東海道新幹線の最初期の駅を見れば、先にふれた岐阜羽島駅を除けば、県庁所在地や有力な地方都市、鉄道輸送の結節点という観点から妥当な設定である。横浜駅や大阪駅に乗り入れない理由は線形の問題もあったため、終点でもある新大阪駅は大阪駅との接続が開業当初から意識され、実際、開業時には先にふれた御堂筋線や在来線の駅が同時開業し、大阪方面との接続が確保された。一方、横浜駅との接続を目指す新横浜駅は、東海道新幹線の線形から見れば、南武線の武蔵小杉駅付近、東急東横線の大倉山駅〜菊名駅間、横浜線の菊名駅〜小机駅間、相模鉄道西谷駅付近の4か所が想定されるが、武蔵小杉付近は横浜駅から離れすぎている上、川崎市内であること。東急と相鉄は他社路線であることを踏まえれば、自ずと横浜線の菊名駅〜小机駅間となる。偶然ではあるが必然という選択肢であったものと思われる。
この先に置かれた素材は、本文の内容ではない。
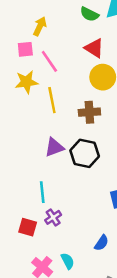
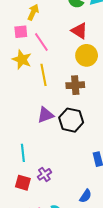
yellow star: (27, 82) -> (22, 59), turned 30
cyan line: (42, 192) -> (23, 153), moved

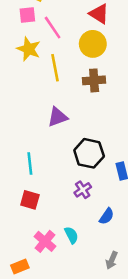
yellow circle: (87, 55) -> (93, 44), moved
black hexagon: (71, 120) -> (89, 153), moved
purple cross: (44, 174) -> (83, 190), moved

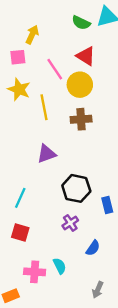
pink line: (53, 28) -> (55, 69), moved
cyan line: (30, 163) -> (20, 198), turned 30
pink cross: (45, 241) -> (35, 272), turned -36

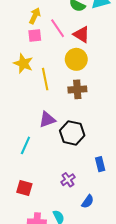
pink square: (18, 57) -> (35, 35), moved
pink line: (55, 69) -> (58, 28), moved
black hexagon: (76, 188) -> (72, 133), moved
cyan line: (20, 198) -> (25, 145), moved

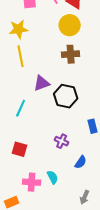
yellow star: (23, 63) -> (19, 29), turned -30
yellow line: (45, 79) -> (21, 56), moved
purple cross: (68, 180) -> (62, 141), turned -32

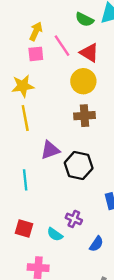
cyan line: (21, 108) -> (25, 180), turned -30
cyan semicircle: (53, 177) -> (55, 234), moved, turned 152

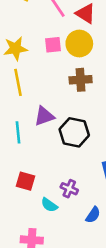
pink square: (36, 54) -> (53, 45), moved
cyan line: (25, 180) -> (18, 132), moved
red square: (24, 228) -> (25, 181), moved

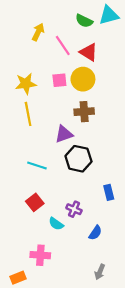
purple triangle: (44, 116) -> (64, 134), moved
cyan line: (18, 132) -> (37, 165), moved, turned -66
red square: (25, 181) -> (35, 202), turned 36

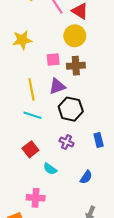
pink square: (59, 80) -> (53, 60), moved
yellow line: (28, 114) -> (31, 89), moved
purple cross: (74, 209) -> (67, 142), moved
新横浜駅開業前。中央部の水路との交点付近が新横浜駅となる(©国土地理院)
だが、肝心の横浜線は当時単線であった。そこで順次複線化工事が進んだが、最初は菊名駅〜新横浜駅間が1967(昭和42)年に完成し、横浜線の起点である東神奈川駅までは翌1968(昭和43)年には完成したので、いち早く横浜駅までの輸送力増強が必須となっていた。また、当初はこだま号のみ停車となっていたが、1976(昭和51)年7月1日のダイヤ改正によって、1往復のみだが、ひかり号停車駅になった。その後、のぞみ号の登場、ひかり、こだまの削減など紆余曲折があり、2008(平成20)年3月15日のダイヤ改正で、ついに全列車が新横浜駅に停車するようになった。
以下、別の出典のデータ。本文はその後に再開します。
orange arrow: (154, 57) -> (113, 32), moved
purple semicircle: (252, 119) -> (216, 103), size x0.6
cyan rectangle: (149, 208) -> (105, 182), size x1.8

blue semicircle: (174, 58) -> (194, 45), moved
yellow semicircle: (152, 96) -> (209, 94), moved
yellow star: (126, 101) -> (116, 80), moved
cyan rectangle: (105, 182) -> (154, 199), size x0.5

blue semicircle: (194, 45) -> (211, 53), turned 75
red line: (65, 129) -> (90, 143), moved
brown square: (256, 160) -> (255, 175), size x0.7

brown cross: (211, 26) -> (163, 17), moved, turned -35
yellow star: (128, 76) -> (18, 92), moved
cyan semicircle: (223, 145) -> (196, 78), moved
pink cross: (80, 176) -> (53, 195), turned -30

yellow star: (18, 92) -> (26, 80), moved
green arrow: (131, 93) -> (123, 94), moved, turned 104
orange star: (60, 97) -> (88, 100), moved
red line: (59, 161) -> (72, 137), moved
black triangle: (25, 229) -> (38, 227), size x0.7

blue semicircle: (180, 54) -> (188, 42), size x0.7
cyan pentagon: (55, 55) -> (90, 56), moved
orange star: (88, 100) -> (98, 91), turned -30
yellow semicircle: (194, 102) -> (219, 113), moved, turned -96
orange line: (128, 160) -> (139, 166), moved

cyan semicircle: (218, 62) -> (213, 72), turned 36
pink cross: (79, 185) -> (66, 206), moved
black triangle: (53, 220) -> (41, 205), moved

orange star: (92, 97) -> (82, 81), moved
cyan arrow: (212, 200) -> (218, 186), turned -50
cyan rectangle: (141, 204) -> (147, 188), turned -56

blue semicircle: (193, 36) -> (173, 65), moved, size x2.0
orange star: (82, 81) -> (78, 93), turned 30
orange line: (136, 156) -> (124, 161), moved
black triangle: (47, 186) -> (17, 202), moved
こだま号のみの停車駅から全列車が停車するようになったのは、新横浜駅そのものの利便性が向上したことが大きい。1985(昭和60)年、横浜市営地下鉄が新横浜駅まで延伸され、横浜駅方面からのルートが横浜線以外からも確保された。さらに、1993(平成5)年には、東急田園都市線あざみ野駅まで延伸され、横浜市北部などからのルートも開拓され、名実共に横浜市をフォローアップする新横浜駅となったのである。
そして、2023(令和5)年3月18日、ついに4番目の路線である東急新横浜線と相鉄新横浜線が相直運転を開始し、大和市、海老名市方面や川崎市方面へも新横浜駅の駅勢圏を延ばした。今後、ますます新横浜駅は鉄道交通の結節点として発展するだろう。そんなことを考えつつ、今回はここまで。